All of last week I got up every morning just in time to rush off through the still black fields and sky to buy fresh, full of butter and crackle croissants and loaves of bread pulled to a point sharp enough to stab somebody with. After breakfast my group would wander off to a chateau or fortress or town of turrets or a forest busting with wild mushrooms while I went shopping for dinner.
I don’t speak French. A problem if you hold on to timid but I don’t tend to. If the pork is one side of the counter and I’m on the other there’s only one way to get it–act it out. An unexpected event for sensibly shoed mamans waiting in line behind me, but you know charades is fun no matter what the situation.
And then back to the kitchen–a hundred gorgeous plates and heavy heat distributing pans and wooden handled ancient knives to use, and I think I used all of them. When my hungries got back home we’d pour the wine, get the loins reading for searing, slice up soft cheeses and hard saucisson and start cooking.
On the last night: a loin of pork smothered with dijon, fresh bay leaves, parsley and thyme whole heads of slashed garlic and a good pour of olive oil. Let that sit for a few hours, then smush off the marinade, keeping it to the side.
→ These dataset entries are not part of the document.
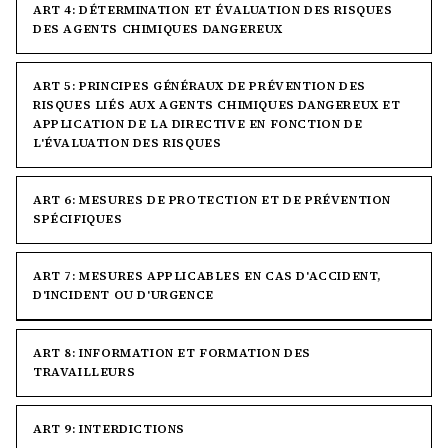
ART 4: DÉTERMINATION ET ÉVALUATION DES RISQUES
DES AGENTS CHIMIQUES DANGEREUX
ART 5: PRINCIPES GÉNÉRAUX DE PRÉVENTION DES
RISQUES LIÉS AUX AGENTS CHIMIQUES DANGEREUX ET
APPLICATION DE LA DIRECTIVE EN FONCTION DE
L'ÉVALUATION DES RISQUES
ART 6: MESURES DE PROTECTION ET DE PRÉVENTION
SPÉCIFIQUES
ART 7: MESURES APPLICABLES EN CAS D'ACCIDENT,
D'INCIDENT OU D'URGENCE
ART 8: INFORMATION ET FORMATION DES
TRAVAILLEURS
ART 9: INTERDICTIONS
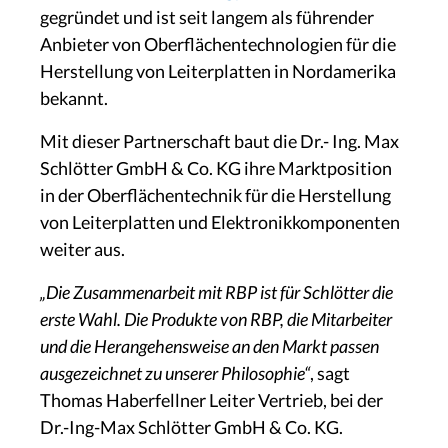
gegründet und ist seit langem als führender
Anbieter von Oberflächentechnologien für die
Herstellung von Leiterplatten in Nordamerika
bekannt.
Mit dieser Partnerschaft baut die Dr.- Ing. Max
Schlötter GmbH & Co. KG ihre Marktposition
in der Oberflächentechnik für die Herstellung
von Leiterplatten und Elektronikkomponenten
weiter aus.
„Die Zusammenarbeit mit RBP ist für Schlötter die
erste Wahl. Die Produkte von RBP, die Mitarbeiter
und die Herangehensweise an den Markt passen
ausgezeichnet zu unserer Philosophie“
, sagt
Thomas Haberfellner Leiter Vertrieb, bei der
Dr.-Ing-Max Schlötter GmbH & Co. KG.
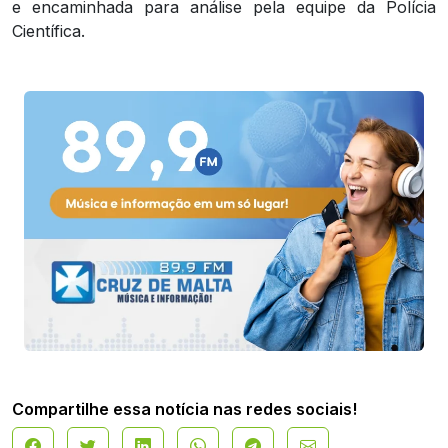
e encaminhada para análise pela equipe da Polícia
Científica.
Compartilhe essa notícia nas redes sociais!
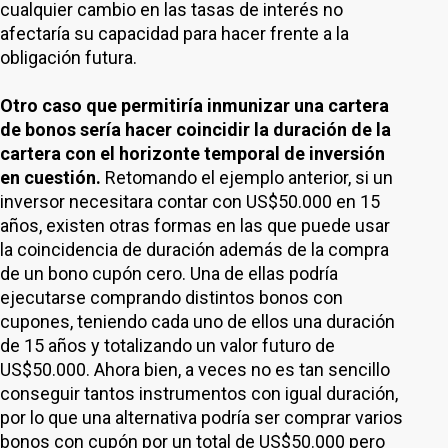
cualquier cambio en las tasas de interés no
afectaría su capacidad para hacer frente a la
obligación futura.
Otro caso que permitiría inmunizar una cartera
de bonos sería hacer coincidir la duración de la
cartera con el horizonte temporal de inversión
en cuestión.
Retomando el ejemplo anterior, si un
inversor necesitara contar con US$50.000 en 15
años, existen otras formas en las que puede usar
la coincidencia de duración además de la compra
de un bono cupón cero. Una de ellas podría
ejecutarse comprando distintos bonos con
cupones, teniendo cada uno de ellos una duración
de 15 años y totalizando un valor futuro de
US$50.000. Ahora bien, a veces no es tan sencillo
conseguir tantos instrumentos con igual duración,
por lo que una alternativa podría ser comprar varios
bonos con cupón por un total de US$50.000 pero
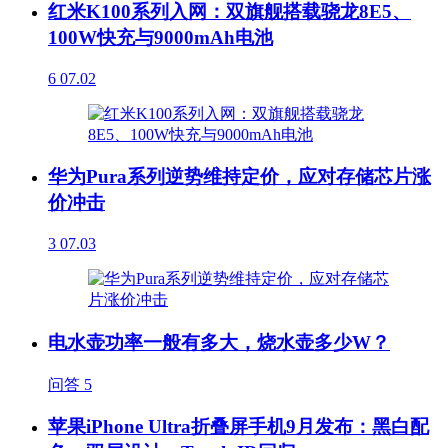
红米K100系列入网：双旗舰搭载骁龙8E5、
100W快充与9000mAh电池
6
07.02
华为Pura系列逆势维持定价，应对存储芯片涨
价冲击
3
07.03
电水壶功率一般有多大，烧水壶多少W？
问答
5
苹果iPhone Ultra折叠屏手机9月发布：黑白配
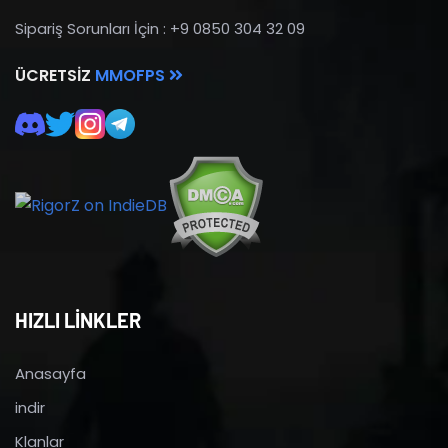
Sipariş Sorunları İçin : +9 0850 304 32 09
ÜCRETSIZ
MMOFPS
HIZLI LİNKLER
Anasayfa
indir
Klanlar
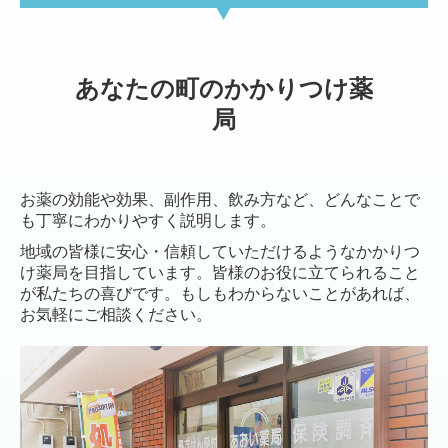
あなたの町のかかりつけ薬
局
お薬の効能や効果、副作用、飲み方など、どんなことで
も丁寧にわかりやすく説明します。
地域の皆様に安心・信頼していただけるようなかかりつ
け薬局を目指しています。皆様のお役に立てられること
が私たちの喜びです。もしもわからないことがあれば、
お気軽にご相談ください。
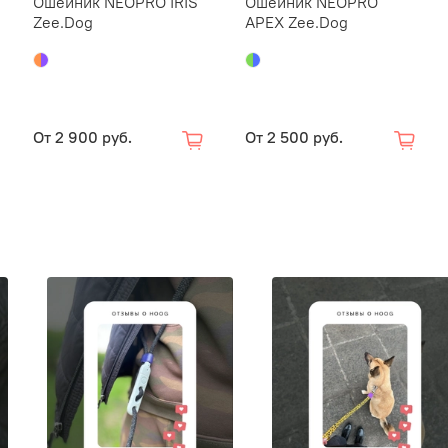
Ошейник NEOPRO IRIS
Ошейник NEOPRO
Zee.Dog
APEX Zee.Dog
механиче
От
2 900 руб.
От
2 500 руб.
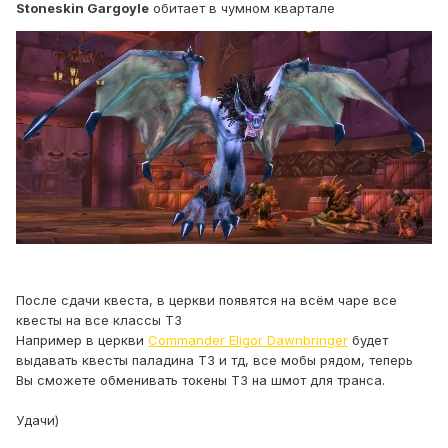
Stoneskin Gargoyle
обитает в чумном квартале
После сдачи квеста, в церкви появятся на всём чаре все
квесты на все классы Т3
Например в церкви
Commander Eligor Dawnbringer
будет
выдавать квесты паладина Т3 и тд, все мобы рядом, теперь
Вы сможете обменивать токены Т3 на шмот для транса.
Удачи)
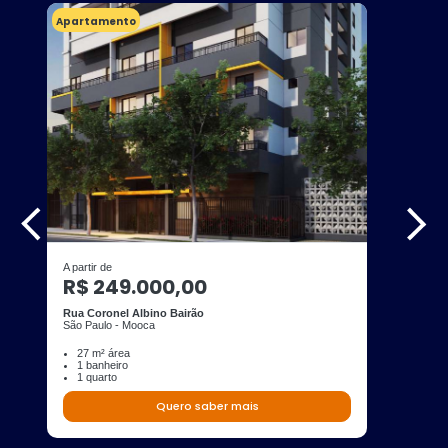
Apartamento
A partir de
R$ 249.000,00
Rua Coronel Albino Bairão
São Paulo - Mooca
27 m² área
1 banheiro
1 quarto
Quero saber mais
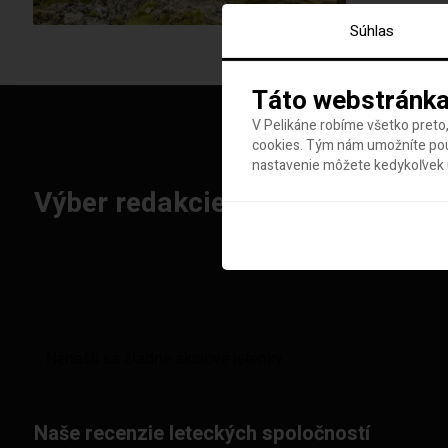
Súhlas
Táto webstránka
V Pelikáne robíme všetko preto,
cookies. Tým nám umožníte použ
nastavenie môžete kedykoľvek u
Výber redakcie: Najlepšie letenk
Naše recenzie leteckých spoločností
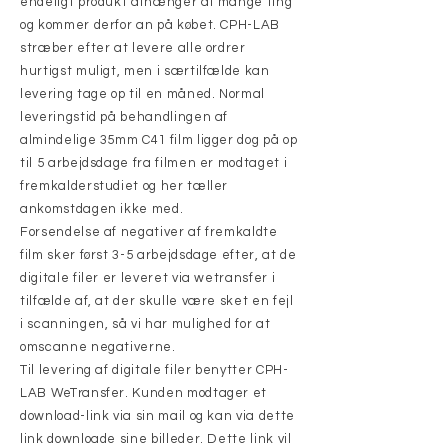
endeligt produkt afhænger af mange ting
og kommer derfor an på købet. CPH-LAB
stræber efter at levere alle ordrer
hurtigst muligt, men i særtilfælde kan
levering tage op til en måned. Normal
leveringstid på behandlingen af
almindelige 35mm C41 film ligger dog på op
til 5 arbejdsdage fra filmen er modtaget i
fremkalderstudiet og her tæller
ankomstdagen ikke med.
Forsendelse af negativer af fremkaldte
film sker først 3-5 arbejdsdage efter, at de
digitale filer er leveret via wetransfer i
tilfælde af, at der skulle være sket en fejl
i scanningen, så vi har mulighed for at
omscanne negativerne.
Til levering af digitale filer benytter CPH-
LAB WeTransfer. Kunden modtager et
download-link via sin mail og kan via dette
link downloade sine billeder. Dette link vil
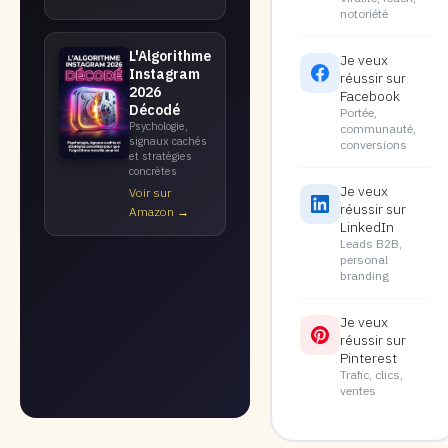
notoriété
L'Algorithme
Je veux
Instagram
réussir sur
2026
Facebook
Décodé
Portée,
Psychologie,
communauté,
signaux cachés
conversions
et stratégies
concrètes
Je veux
Voir sur
réussir sur
Amazon →
LinkedIn
Leads B2B,
personal
branding
Je veux
réussir sur
Pinterest
Trafic, clics,
ventes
Season the loin with sea salt and sear it off really well so that there is no doubt in anybody’s mind that the thing is crispy. Let it cool for a minute and get the marinade back on there. Set it on a cross hatched rack of celery stalks in a roasting pan, give it a pour of white wine and let it slowly come to done and juicy at 300 degrees. To have along side peel and slice super duper thinly, potatoes just pulled from the ground. Heat up a little fresh duck fat–which is very available when you fly yourself to France–and flavor it with a few shallots and parsley. Add the potatoes and salt, grind in some pepper and let them sit in the hot pan for about 5 minutes. Flip when they go golden and keep going like that til they’re cooked through. Simmer a pot of flagoulet and right before they’re done, pour in the best red bordeaux you can get your hands on. Add a slab of good butter to taste. Make sure the butter is fighting with the wine to that perfect place on your tongue. Braise a bouquet garni of leek, thyme, parsley, celery stalk and bay leaf until it wilts, then add carrots grown in sand. Can’t find ’em? France. Sandy carrots alone could bring me back. Serve it all with a tangy vinaigrette over cold and sassy bitter green and red leaves. For dessert there’s no beating an apple tart tatin.
And yesterday I was back in my own bed smacking the alarm button down at half past six, and getting up to push my face into Ferdinand’s warm little neck.